Recent CMS efforts have sought reduce the negative impact of prior authorization, which has been long decried by providers and patients (PBN 3/21/22).
 
For example, the Interoperability and Prior Authorization Final Rule published in January 2024 seeks to make PA less cumbersome in Medicare Advantage, Medicaid and other government plans (PBN 1/29/24).

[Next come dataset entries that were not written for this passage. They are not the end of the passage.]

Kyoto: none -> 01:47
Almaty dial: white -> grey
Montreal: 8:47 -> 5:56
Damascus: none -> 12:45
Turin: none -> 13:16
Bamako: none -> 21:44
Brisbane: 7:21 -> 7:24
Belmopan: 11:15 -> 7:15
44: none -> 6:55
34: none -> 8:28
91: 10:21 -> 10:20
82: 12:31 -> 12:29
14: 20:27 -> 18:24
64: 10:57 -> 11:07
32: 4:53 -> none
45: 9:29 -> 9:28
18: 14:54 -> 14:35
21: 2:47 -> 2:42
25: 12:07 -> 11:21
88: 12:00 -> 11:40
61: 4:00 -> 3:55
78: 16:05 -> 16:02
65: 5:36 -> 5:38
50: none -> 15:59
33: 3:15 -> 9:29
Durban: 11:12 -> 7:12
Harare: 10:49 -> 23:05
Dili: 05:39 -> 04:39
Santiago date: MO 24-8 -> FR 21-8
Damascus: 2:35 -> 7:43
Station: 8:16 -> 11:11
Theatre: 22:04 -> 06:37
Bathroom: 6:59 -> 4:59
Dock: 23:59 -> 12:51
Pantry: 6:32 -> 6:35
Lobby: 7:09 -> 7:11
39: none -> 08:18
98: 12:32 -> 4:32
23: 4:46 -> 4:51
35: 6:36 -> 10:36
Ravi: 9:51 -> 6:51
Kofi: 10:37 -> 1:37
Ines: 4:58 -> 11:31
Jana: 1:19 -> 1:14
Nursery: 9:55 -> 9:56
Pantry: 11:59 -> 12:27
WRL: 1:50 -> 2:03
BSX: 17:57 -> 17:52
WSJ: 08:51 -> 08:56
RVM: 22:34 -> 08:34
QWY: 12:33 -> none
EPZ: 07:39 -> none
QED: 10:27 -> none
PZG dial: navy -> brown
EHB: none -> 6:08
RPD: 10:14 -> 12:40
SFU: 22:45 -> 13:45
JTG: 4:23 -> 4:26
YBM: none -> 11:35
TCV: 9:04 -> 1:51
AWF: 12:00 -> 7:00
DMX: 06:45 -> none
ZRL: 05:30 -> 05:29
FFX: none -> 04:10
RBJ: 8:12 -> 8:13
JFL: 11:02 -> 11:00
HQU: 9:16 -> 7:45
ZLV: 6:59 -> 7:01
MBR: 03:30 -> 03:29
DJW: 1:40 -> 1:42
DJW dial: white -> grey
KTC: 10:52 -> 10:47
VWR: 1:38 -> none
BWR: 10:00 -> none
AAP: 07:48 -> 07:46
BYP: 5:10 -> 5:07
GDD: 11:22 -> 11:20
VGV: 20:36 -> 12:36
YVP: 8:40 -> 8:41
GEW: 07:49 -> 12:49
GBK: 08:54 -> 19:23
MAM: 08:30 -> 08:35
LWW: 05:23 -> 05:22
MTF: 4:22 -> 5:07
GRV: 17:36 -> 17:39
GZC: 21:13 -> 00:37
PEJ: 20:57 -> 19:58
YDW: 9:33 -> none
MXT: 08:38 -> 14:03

It requires payers to provide timely and transparent explanations for prior authorization decisions via mandatory  application programming interfaces (API).
 
The new model also seems contrary to the trend in several states to exempt many procedures from prior authorization under any insurance via “gold card” programs that reward providers who achieve a high success rate in claims acceptance (PBN 8/14/23).
 
CMS does say that they are “exploring implementation” of gold carding, and that it will have an expedited review process for providers whose patients’ lives or health would be adversely affected by the resulting prior authorization delays.
 
But some observers, including Anders Gilberg, senior vice president, government affairs for the Medical Group Management Association (MGMA) in Washington, D.C., think the model is a step in the wrong direction.
 
“The announcement of this Part B model seems to contradict the administration's recent commitments to ease the burden of prior authorization,” Gilberg says. “We look forward to working with CMMI and the administration on efforts to reduce waste and ensure they do not come at the cost of greater administrative burdens and interference with clinical decision-making.”
 
As recently as June 23, portraying his and CMS administrator Mehmet Oz’s meeting with health insurance executives on ways “to streamline and improve the prior authorization processes,” HHS Secretary Robert F. Kennedy Jr. said that HHS was “actively working with industry to make it easier to get prior authorization for common services such as diagnostic imaging, physical therapy, and outpatient surgery.” Kennedy emphasized that the executives’ commitments, including “reduc[ing] the volume of medical services subject to prior authorization by January 1, 2026,” would be “voluntary.”
 
The traditional fee-for-service program will run from January 1, 2026, to December 31, 2031.